La Prima guerra mondiale partì da un atteggiamento mentale, la convinzione che i mezzi militari potessero risolvere le questioni sociali e politiche dell'Europa centrale.

Un secolo prima, il teorico militare Karl von Clausewitz aveva scritto che la guerra è "non è che una continuazione della politica con altri mezzi". Nel 1914 un numero sufficiente di politici era d'accordo con lui.
Eppure la Prima guerra mondiale dimostrò come Clausewitz si fosse tragicamente sbagliato. E oggi siamo ancora in ballo. La regione balcanica è ancora tormentata e politicamente divisa. Anche l'ex-Impero russo è in preda a un crescente sconvolgimento, con la Russia che ha attaccato l'Ucraina e la violenza che continua a divampare in Georgia, Moldavia e non solo. In Asia orientale le tensioni fra Cina e Giappone - retaggio del secolo scorso - sono un pericolo crescente.
E come già un secolo fa, leader arroganti e ignoranti stanno spingendo sul conflitto senza prospettive realistiche per la risoluzione di fattori politici, economici, sociali o ambientali che creano tensioni. Troppi governi hanno adottato la strategia di sparare prima e pensare dopo.

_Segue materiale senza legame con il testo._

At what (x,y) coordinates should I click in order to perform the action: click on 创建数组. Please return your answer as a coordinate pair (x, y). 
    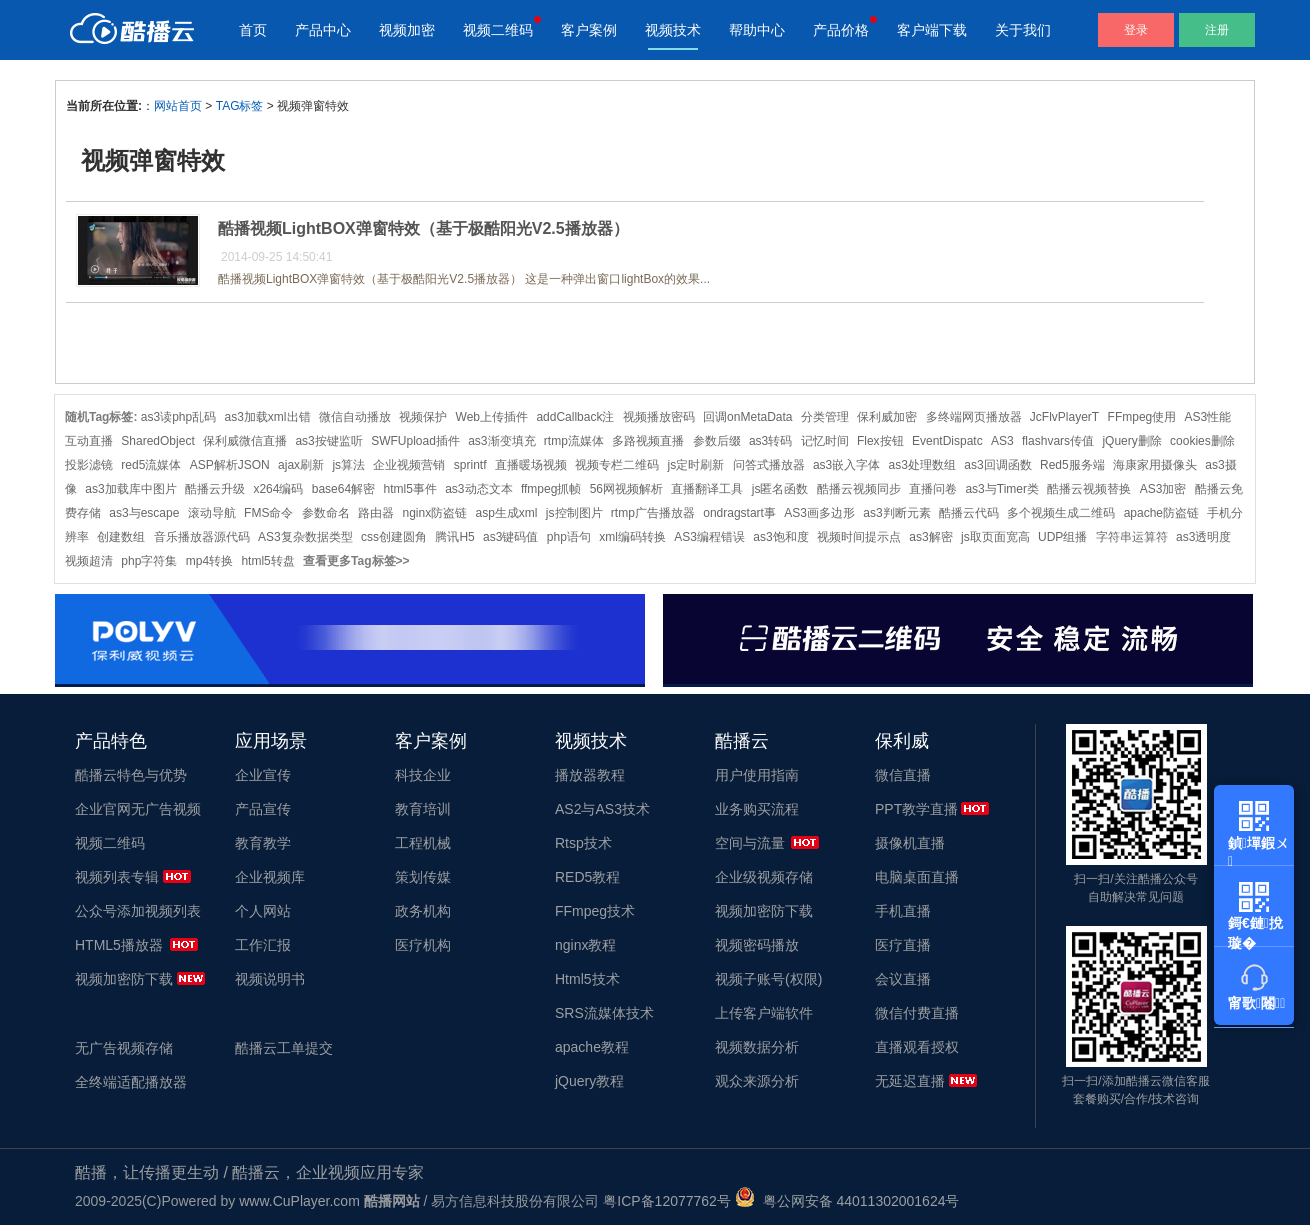
    Looking at the image, I should click on (121, 537).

Prendete gli Usa. La loro strategia è inviare truppe, droni o bombardieri in qualsiasi Paese che rappresenti una minaccia per l'accesso americano al petrolio o ospiti fondamentalisti islamici o turbi gli interessi statunitensi, come la pirateria al largo della Somalia. Così truppe americane, Cia, missili ed eserciti spalleggiati dagli americani sono militarmente impegnati in una fascia di territorio che va dal Sahel in Africa Occidentale e passa per Libia, Somalia, Yemen, Siria, Iraq, Afghanistan e oltre. Tutta questa attività militare costa centinaia di migliaia di vite e trilioni di dollari, ma anziché risolvere uno dei problemi sottostanti, il caos aumenta minacciando una guerra che potrebbe estendersi a macchia d'olio.
La Russia per un po' ha rispettato il diritto internazionale, lamentandosi legittimamente che Usa e Nato lo stessero violando in Kosovo, Iraq, Siria e Libia. Ma quando il presidente Putin ha preso di mira l'Ucraina temendo che il Paese si stesse avvicinando all'Europa, tutta a un tratto ha ignorato il diritto internazionale. Il suo governo ha annesso illegalmente la Crimea e combatte in Ucraina orientale una guerriglia brutale per procura e ora, pare, con il coinvolgimento diretto delle forze russe. In questo quadro, il destino del volo della Malaysia Airlines sconvolge per la sua brutalità e perché dimostra come il mondo sia fuori controllo.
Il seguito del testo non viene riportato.